The vaccine for Wuflu is dangerous, and that information is intentionally being hidden from the public. But things are beginning to change.
People forced to get the “death poke” are dying. So much so that coverups are almost impossible.
We recently highlighted Jessica Berg, a woman forced to get vaccinated to participate in school activities with her children. Berg was 37-years-old and an anti-vaxxer for Wuflu. Reluctantly, Berg got the shot and died almost immediately.
Listen to “Ep. 21-392 – VAERS” on Spreaker. – Start around the 8:00 mark.
This case received hardly any news coverage. But the lack of coverage for Berg pales in comparison to what may pose a real public threat.
According to Dr. Jane Ruby, a vaccinated Delta pilot died during his flight.
Dr. Ruby appeared on the Stew Peters show, where she revealed documents of a potential coverup regarding this information. I googled “delta pilot dies” and she remains the only reference to this story.
I did a bit of research and 7 pilots have died inflight in the last 23 years.

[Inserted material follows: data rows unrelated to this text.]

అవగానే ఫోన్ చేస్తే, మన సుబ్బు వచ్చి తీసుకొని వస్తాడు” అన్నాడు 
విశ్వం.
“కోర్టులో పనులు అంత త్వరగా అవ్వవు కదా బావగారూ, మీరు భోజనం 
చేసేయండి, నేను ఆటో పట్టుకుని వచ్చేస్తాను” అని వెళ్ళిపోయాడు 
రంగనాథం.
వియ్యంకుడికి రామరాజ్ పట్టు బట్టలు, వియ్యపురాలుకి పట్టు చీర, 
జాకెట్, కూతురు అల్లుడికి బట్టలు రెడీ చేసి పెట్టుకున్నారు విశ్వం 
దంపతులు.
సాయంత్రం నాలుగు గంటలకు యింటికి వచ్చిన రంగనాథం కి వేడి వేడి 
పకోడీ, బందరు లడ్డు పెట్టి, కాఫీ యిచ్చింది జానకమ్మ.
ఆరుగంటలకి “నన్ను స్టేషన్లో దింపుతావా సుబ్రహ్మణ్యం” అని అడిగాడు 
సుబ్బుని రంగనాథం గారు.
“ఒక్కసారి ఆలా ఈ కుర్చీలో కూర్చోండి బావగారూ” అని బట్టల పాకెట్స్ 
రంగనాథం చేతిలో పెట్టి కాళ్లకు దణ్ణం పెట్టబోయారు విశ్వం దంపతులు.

You can expect that number to go up soon, likely beginning with this unreported death.
The last inflight death I could find happened with American Airlines:
Audio posted online reveals the tense moment in the cockpit when a pilot died during a flight.
American Airlines CEO Doug Parker released a statement to employees saying one of its pilots died in flight, CBS News learned Thursday.
William “Mike” Grubbs, a 58-year-old Dallas-based pilot, died Wednesday while American Airlines Flight 1353 was on approach to Albuquerque, New Mexico from Dallas-Forth Worth.
The airlines plan for such possibilities, which is why there are generally two pilots per aircraft. So if a Delta pilot indeed died inflight, why the media silence? More on that in a bit.
Let’s examine what it takes to fly a commercial jet. This information comes from a pilot. He is speaking of the death of a pilot who was flying to Syracuse, when the co-pilot (First Officer) was forced to land the jet:
There are always at least two qualified pilots on board a commercial flight, a captain and first officer, both of whom are able to operate the aircraft in all regimes of flight, in good weather or bad. The first officer is known colloquially as the copilot, but he or she is not an apprentice or a helping hand. Copilot lands jet in Syracuse? That is hardly anything unusual. First officers perform just as many takeoffs and landings as captains do. I land my jet all the time — and never once has the New York Times been there to cover it.
The Times story also states that “If the captain of an airliner has become incapacitated, the first officer is expected to take control of the aircraft.” Well, I should hope so. And he or she would know exactly what to do; first officers are routinely at the controls of their aircraft.
The reason for requiring two or more pilots is not because of scenarios like this one. Commercial flying has always been a team effort. And the main reason for having two pilots is because the business of flying a plane is difficult and often complicated. Contrary to what everybody seems to think, planes do not “fly themselves,” and even a two-pilot cockpit often becomes a surprisingly busy place.
The movies make flying look easy at times. Autopilot is used much of the time. But there are two instances where you want professionals: takeoff and especially landing.
The pilot continues,
For the copilot in Syracuse, I can imagine it was a bit disorienting to have found himself alone at the controls. Putting aside the trauma of the person sitting next to you suddenly dying, there’s a familiar choreography to a normal, two-pilot operation, and the absence of the captain would have thrown off this choreography and substantially increased the copilot’s workload. In some past cases of pilot death or incapacitation are, the remaining pilot might ask for assistance from an off-duty colleague in the cabin, or even from a flight attendant.
While not a necessity, it’s a good idea to have a second person on hand to help with radio communications, the reading of checklists, or the manipulation of certain switches or controls (deploying the landing gear, setting flaps, etc.). However, while the workload might be higher and the routines out of synch, the tasks themselves, including the landing, are nothing the average copilot hasn’t executed thousands of times in the course of a career.
Apparently landing a plane isn’t as easy as pilots (and co-pilots) make it seem.
That pilot goes on to discuss other inflight deaths. Again he highlights that co-pilots are indeed pilots:
Reportage on this latest incident isn’t quite as bad as it was in 2013, after the 63 year-old captain of a United Airlines flight suffered a heart attack en route to Seattle. One prominent media outlet urged calm, reminding readers that copilots, like captains, are in fact “trained pilots.” You don’t say?
In 2009, the captain of a Continental Airlines 777 died during a flight from Brussels to Newark. Because it was long-haul oceanic crossing in which the crew works in shifts, that flight was carrying three pilots — a captain and two first officers. When the plane touched down at Newark, there were two fully rated pilots at the controls — exactly as there would be normally. The mayor of Newark referred to them as a “heroes.”
While pilots dying inflight are rare, these deaths do happen. And the question now will be how many more will die due to the mandated vaccines.
With many people in critical jobs now mandated to get the shot, their potential deaths fall squarely on the shoulders of the feeble demented usurper, aka Joe Biden. I just wonder if he’s man enough to accept responsibility.